You'll see the name Sobrato all over the valley. The family business constructed many of the buildings for high tech firms that created Silicon Valley. But as wealth was created, John Sobrato recognized that some were left behind.
They were homeless and needed emergency housing. They were sick and needed cancer care, even if they couldn't afford it. He even set up three centers to house non-profit agencies addressing community needs, charging them only $1 a year for rent.
"He really is the kind of guy that you can sit down and get to the root of the problem and he's really curious and interested in in and wants to understand it. So I really appreciate not just the emotional commitment I believe they have to the causes, but the intellectual desire to truly understand them," said Jenny Niklaus, the CEO of HomeFirst.
John turns 75 in two weeks. He and his son have joined Warren Buffet's pledge to give away their wealth. Not just half of it, as the pledge specifies, but all of it.
His alma mater, Santa Clara University, is a beneficiary. As we walked the campus, he mentioned Valley Medical Center where a new facility under construction will be called the Sobrato pavilion.
He has given $5 million to help buy furniture and other equipment. The board of supervisors recognized that gift with a proclamation.
"Valley Medical Center takes anyone, regardless of their ability to pay, whether they're undocumented, documented, it doesn't matter.
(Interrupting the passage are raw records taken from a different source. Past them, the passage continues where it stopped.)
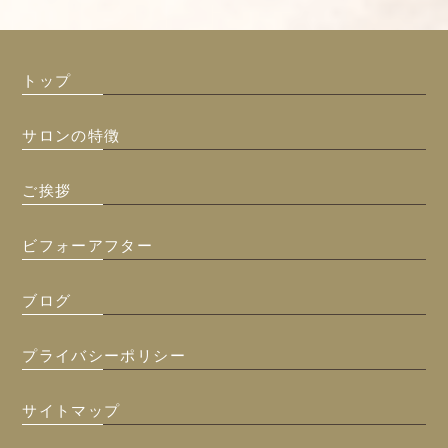
トップ
サロンの特徴
ご挨拶
ビフォーアフター
ブログ
プライバシーポリシー
サイトマップ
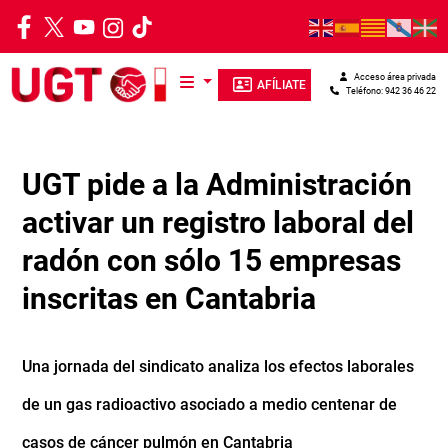
Pasar al contenido principal
Acceso área privada
AFÍLIATE
Teléfono: 942 36 46 22
UGT pide a la Administración
activar un registro laboral del
radón con sólo 15 empresas
inscritas en Cantabria
Una jornada del sindicato analiza los efectos laborales
de un gas radioactivo asociado a medio centenar de
casos de cáncer pulmón en Cantabria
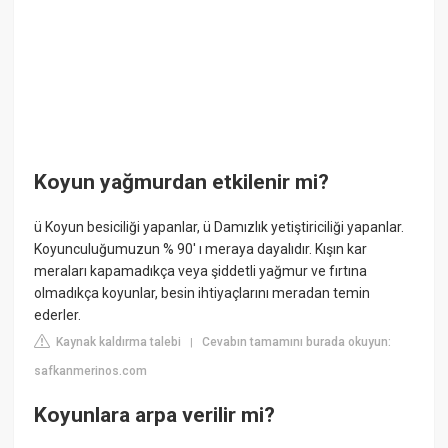
Koyun yağmurdan etkilenir mi?
ü Koyun besiciliği yapanlar, ü Damızlık yetiştiriciliği yapanlar.
Koyunculuğumuzun % 90' ı meraya dayalıdır. Kışın kar
meraları kapamadıkça veya şiddetli yağmur ve fırtına
olmadıkça koyunlar, besin ihtiyaçlarını meradan temin
ederler.
Kaynak kaldırma talebi
Cevabın tamamını burada okuyun:
|
safkanmerinos.com
Koyunlara arpa verilir mi?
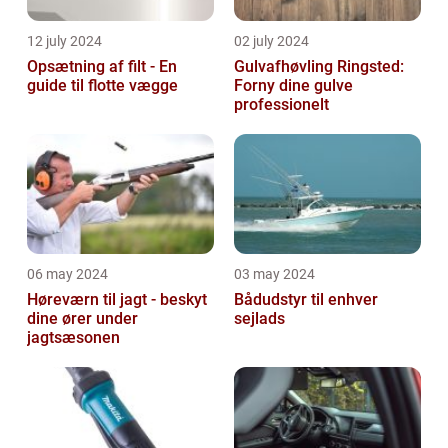
12 july 2024
02 july 2024
Opsætning af filt - En
Gulvafhøvling Ringsted:
guide til flotte vægge
Forny dine gulve
professionelt
06 may 2024
03 may 2024
Høreværn til jagt - beskyt
Bådudstyr til enhver
dine ører under
sejlads
jagtsæsonen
They get absolutely excellent care and so we want to support that effort," said John.
Sobrato Philanthropies has given away nearly $263 million over the past 17 years to non-profits, including $92 million from family members, $63 million in grants, $63 million in land and building donations, and $39 million in leases and support for three non-profit centers.
Sobrato doesn't just donate money. He shares their passion.
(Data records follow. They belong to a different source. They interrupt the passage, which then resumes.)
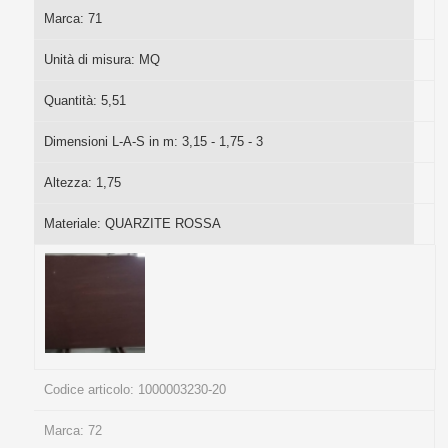
Marca:
71
Unità di misura:
MQ
Quantità:
5,51
Dimensioni L-A-S in m:
3,15 - 1,75 - 3
Altezza:
1,75
Materiale:
QUARZITE ROSSA
Codice articolo:
1000003230-20
Marca:
72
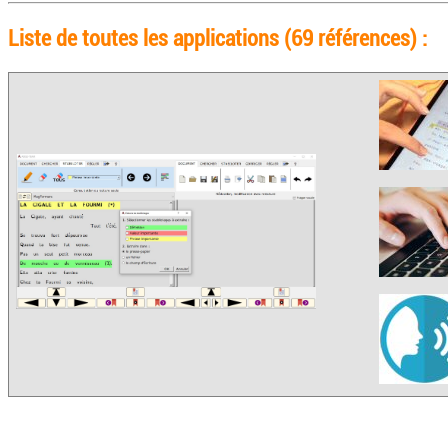
Liste de toutes les applications (69 références) :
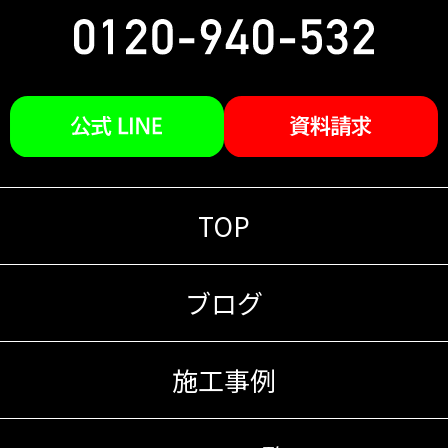
TOP
ブログ
施工事例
"He wants to be in the classrooms, he wants be out in the community. I know he's toured some of the homeless destinations. That is the kind of family that they are, and that is the kind of person he is. So he's not just giving of his money, he's giving of his passion," said Rick Williams, the Sobrato Family Foundation CEO.
And the valley that made him and his family rich is all the richer because of their philanthropy.